The table below shows measured processing times on a few representative machines. The "Real-time factor" column tells you how much faster than real time VTC runs — for example, a factor of 905× means that 1 hour of audio is processed in about 4 seconds.

Setup Real-time factor 1 h of audio 16 h of audio
H100 GPU, batch 256 905× ~4 s ~1 min
A40 GPU, batch 256 650× ~6 s ~1.5 min
CPU (Xeon Silver), batch 64 16× ~4 min ~1 h

For large studies (hundreds of hours of recordings), a GPU is strongly recommended. If you don't have one available locally, your institution may have a shared compute cluster — see HPC / SLURM setup.

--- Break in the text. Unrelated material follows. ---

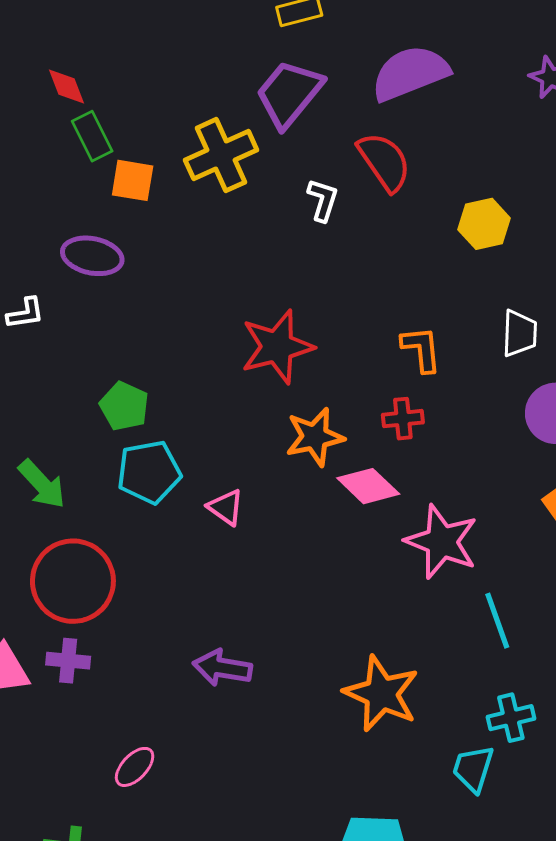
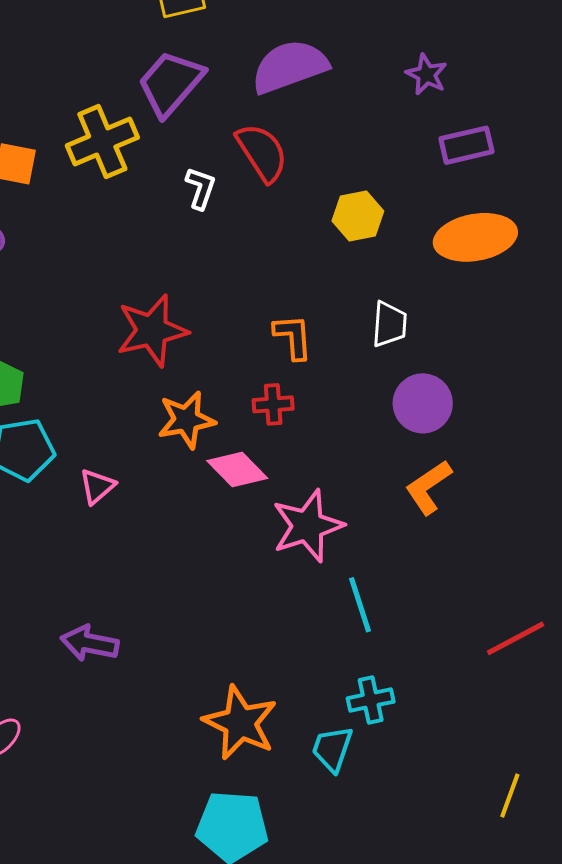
pink triangle: (226, 507) -> (97, 486), turned 42
pink star: (442, 542) -> (308, 526), turned 30
orange star: (381, 694) -> (240, 723), moved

These numbers are approximate

Actual processing time depends on the specific hardware, audio length distribution, disk I/O speed, and the chosen batch size. Use the table as a rough planning guide, not a guarantee.

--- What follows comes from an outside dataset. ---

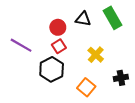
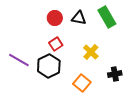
red circle: (58, 27) -> (55, 18), moved
purple line: (21, 45) -> (19, 60), moved

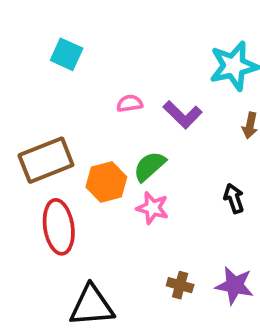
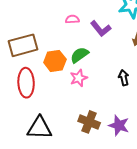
pink star: (152, 208) -> (79, 78), turned 30
brown cross: (180, 285) -> (89, 122), size x1.5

If VTC crashes with a "CUDA out of memory" error, lower the batch size and try again. The technical details of how to do that are in the Technical Reference below.


Technical Reference

This section is intended for engineers and power users. Non-technical readers can skip it.

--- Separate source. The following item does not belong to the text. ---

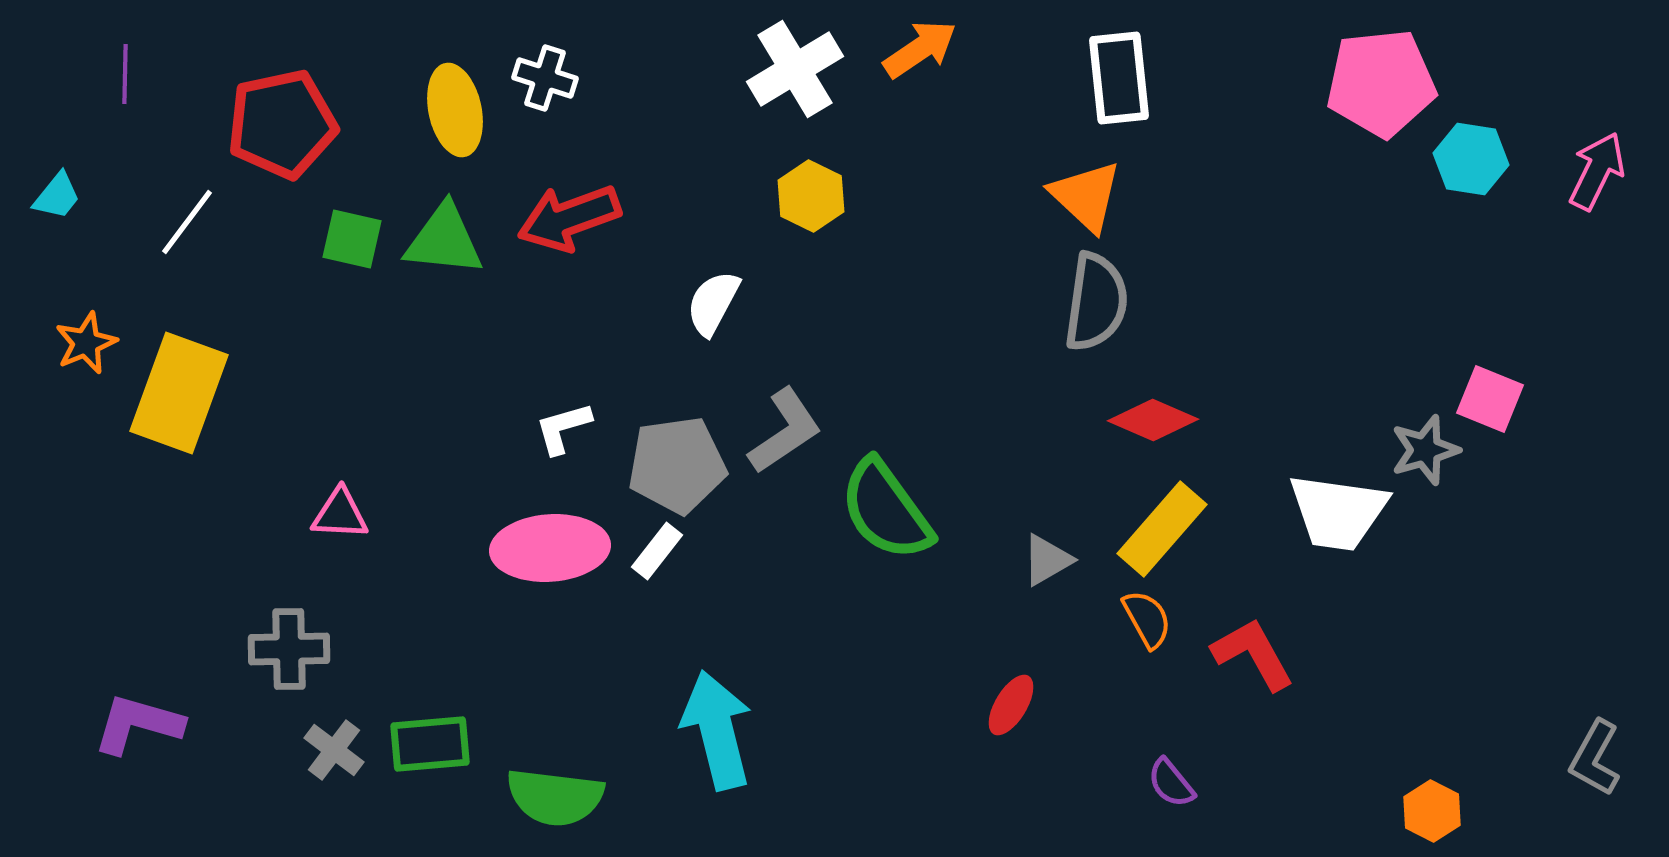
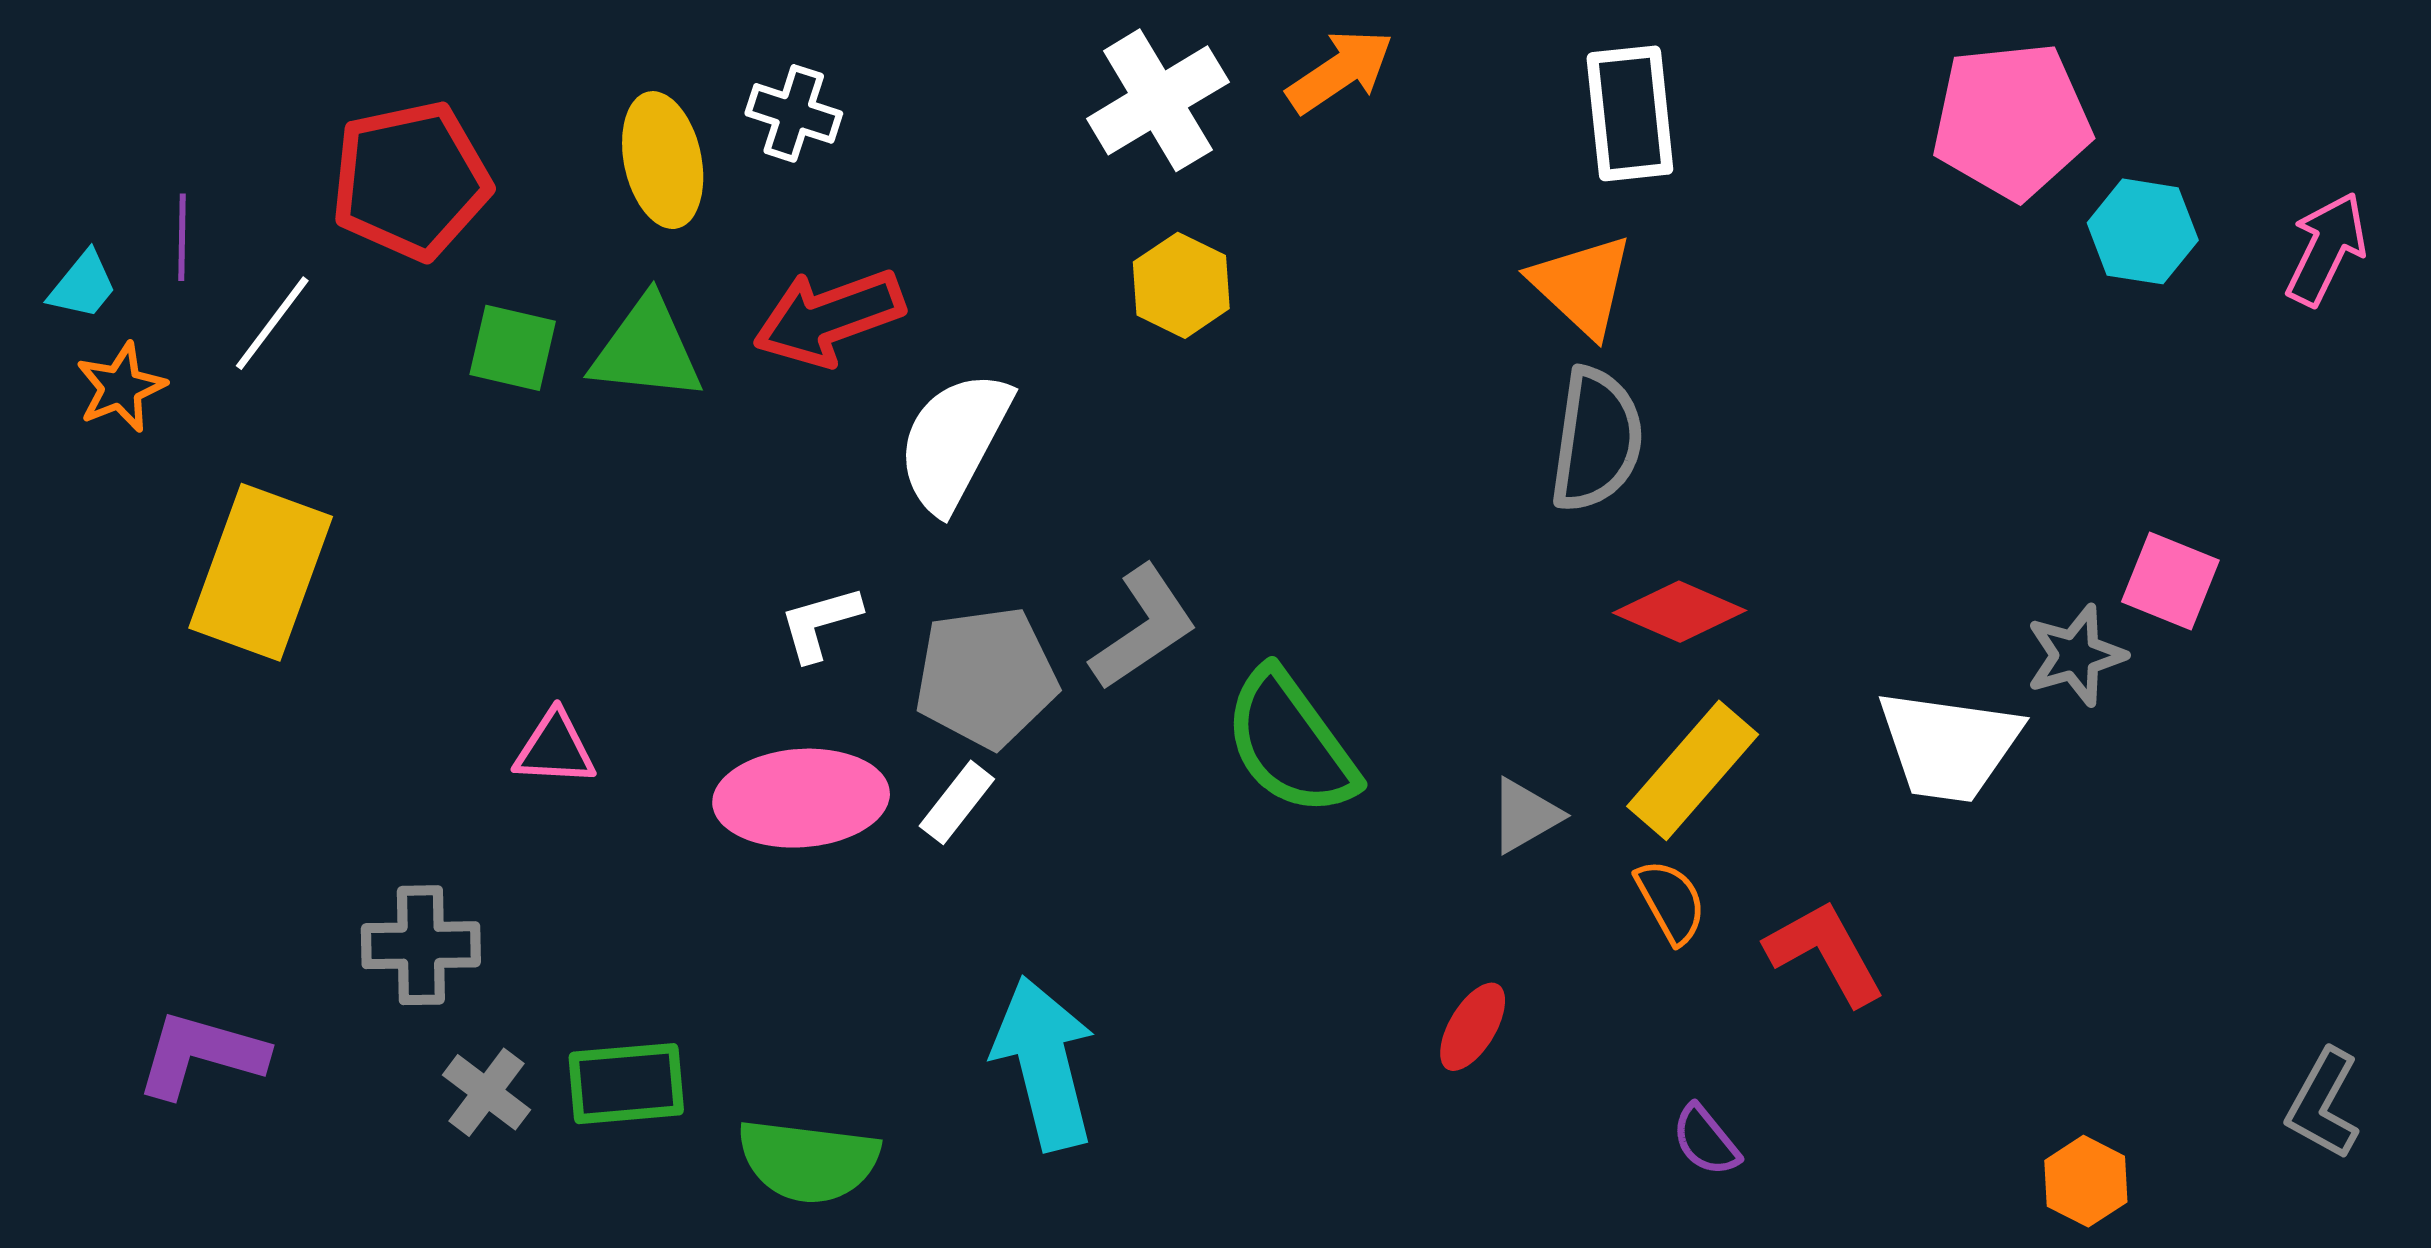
purple line: (125, 74) -> (182, 237), moved
white semicircle: (713, 303) -> (954, 441), moved, size x1.5
orange star: (86, 343) -> (121, 387), moved
pink triangle: (340, 514) -> (555, 749), moved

Command Line Interface Arguments

Complete list of arguments accepted by scripts/infer.py.

Argument
Default Description
--config VTC-2/model/config.yml Config file to be loaded and used for inference.
--checkpoint VTC-2/model/best.ckpt Path to a pretrained model checkpoint.
--wavs required Folder containing the audio files to run inference on.
--output required Output path to the folder that will contain the final predictions.
--uris Path to a file containing the list of URIs to use.
--save_logits False Save the logits to disk. Can be memory intensive.
--thresholds Path to a thresholds dict to perform predictions via thresholding.
--min_duration_on_s 0.1 Remove speech segments shorter than that many seconds.
--min_duration_off_s 0.1 Fill same-speaker gaps shorter than that many seconds.
--batch_size 128 Batch size for the forward pass of the model.
--recursive_search False Recursively search for .wav files. May be slow.
--device cuda Device to use. Choices: gpu, cuda, cpu, mps.
--keep_raw False Keep raw RTTM and save to <output>/raw_rttm/.

Example commands

Basic usage on CPU — process all .wav files in my_audio/ and save results to my_output/:

uv run scripts/infer.py \
    --wavs my_audio/ \
    --output my_output/ \
    --device cpu

GPU with a smaller batch size — useful if your GPU has limited memory:

uv run scripts/infer.py \
    --wavs my_audio/ \
    --output my_output/ \
    --device cuda \
    --batch_size 64

Search subfolders for audio files — if your .wav files are organized in subdirectories (e.g., one per participant):

uv run scripts/infer.py \
    --wavs my_audio/ \
    --output my_output/ \
    --device cuda \
    --recursive_search

Keep raw (unprocessed) output — save the pre-post-processing RTTM files for debugging or custom analysis. See Understanding raw RTTM model outputs:

uv run scripts/infer.py \
    --wavs my_audio/ \
    --output my_output/ \
    --device cuda \
    --keep_raw

Filter out very short segments — drop detected segments shorter than 0.2 s and merge same-speaker gaps shorter than 0.15 s:

uv run scripts/infer.py \
    --wavs my_audio/ \
    --output my_output/ \
    --device cuda \
    --min_duration_on_s 0.2 \
    --min_duration_off_s 0.15

Batch size and memory

Larger batch sizes give higher throughput but require more GPU memory. The default batch size is 128. Recommended starting points: 256 for an H100 or A100, 128 for an A40 or RTX 3090, 64 for an RTX 3060 / 12 GB cards, 32 or lower for CPU runs. Lower the batch size if you hit CUDA out of memory. Note: --batch_size controls the model forward-pass batch, not the number of files processed in parallel.